Hi George - hehehe,,, never know where one of these threads may lead.... 
Anyway, I would cut the threads at one of the standards. For 3/8 rod it would be 16 threads per inch or 3/8-16. That way you can get matching nuts virtually anywhere. Acme thread is a heavy duty industrial thread like you see in the lead screw on a vice. Flat top threads and such. I'm not sure whether tpi is the same or not. 
Good tap and die set or no, if you are looking at the rod I refered to in my previous post, at the McMasters website, I wouldn't risk it. That stuff is pretty tough. Very likely to play dentist on your dies. The 3/8 rod you get at HD should thread fine. 
Actually, I am planning on patterning mine closely after Bob's. Going with a seperate base makes sense because you can define the size of the rods used and aren't locked into the size provided on the router. Those provided on the router were not sized for rods to support the router, merely to hold an edge guide in place.... Vastly different application. That's not to say they won't work, many people have used them. Just that they are likely less than optimum. 
Good Luck and keep us posted


----------



## bobj3 (Jan 17, 2006)

Hi George II

Just my 2 cents 

acme rod is the best,,it's flat so to speak..you can move the router back and forth without nailing the threads or wiping out the router base...

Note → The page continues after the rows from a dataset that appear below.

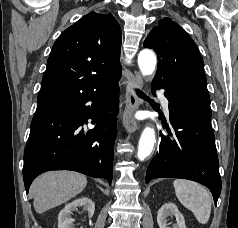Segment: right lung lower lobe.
I'll return each mask as SVG.
<instances>
[{
    "instance_id": "1",
    "label": "right lung lower lobe",
    "mask_w": 238,
    "mask_h": 228,
    "mask_svg": "<svg viewBox=\"0 0 238 228\" xmlns=\"http://www.w3.org/2000/svg\"><path fill=\"white\" fill-rule=\"evenodd\" d=\"M118 82L63 103L37 108L24 150L23 179L32 181L49 170H74L111 184L117 135ZM92 102V105H88ZM95 128L87 129L88 119Z\"/></svg>"
}]
</instances>
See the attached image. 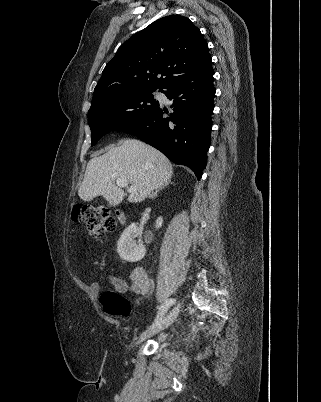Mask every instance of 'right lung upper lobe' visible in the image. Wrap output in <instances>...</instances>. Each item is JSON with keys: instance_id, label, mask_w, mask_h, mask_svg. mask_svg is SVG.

Many routers will take on the 3/8" rod easy but some routers can't take on the 3/8" rods so you need a base to mount the router to..but do use 3/8-24 thread type,,the 3/8-24 thread is not cut as deep as the 3/8-16 so you have more mass to the rod plus most routers have wing screws to lock the base to the rod,,,by using the fine thread you will not smash the threads down..it's a real pain to pull the jig down and chase the threads..aging that's why acme rod works the best it's almost like solid rod..take a look at one of your vises and you should see it...and why they use it...
It's very strong and very hard to distort the threads..

You can almost hit it with a hammer and it will be fine the normal...so to say a thumb screw will not nail it and it will act like solid steel rod..


You can buy acme rod off the net at the right price and the nuts but it's hard to find in the local hardware..the norm is 3/8-12 threads..


The rods should be 36" long the norm ,I use 30" ones, I don't know why it just looked right for me to use it on my router table..I just pop off the fence and I'm set to use it..I drop the cam board in the top of the router table so I don't need to clamp it down.. 

=========






George II said:


> Thanks to all for responding to my question. According to the advice of the collective I shall go with the 3/8 rod. I do have a great tap and die set to cut the threads....Dare I ask what size to thread it?..As far as the rod my choices are rather limited...HD or Lowes what is a acme rod? Also how long should the rod be to be effective?
> I love it when a plan comes together. I noticed that Bob mounted his rods on a base the he made to support his router...I'm in no way that advanced enough to make that leap..another day maybe. Again I want to thank everyone for their great input..
> 
> The Other George..


----------



## Lemuzz (Jul 25, 2008)

A small tip. Use hot dipped nuts on the threaded rod. They are cut oversized and spin on easily.


----------



## George II (Nov 8, 2007)

Here is a update on my ski construction. 
Got the 3/8 rods from Lowes. Ran the die down each end to a 6 inch mark..Here is where I found the rods slightly bent..like they were put in a cutter and pushed down to complete the cut. No big thing they got threaded anyway..took 4 beers to complete.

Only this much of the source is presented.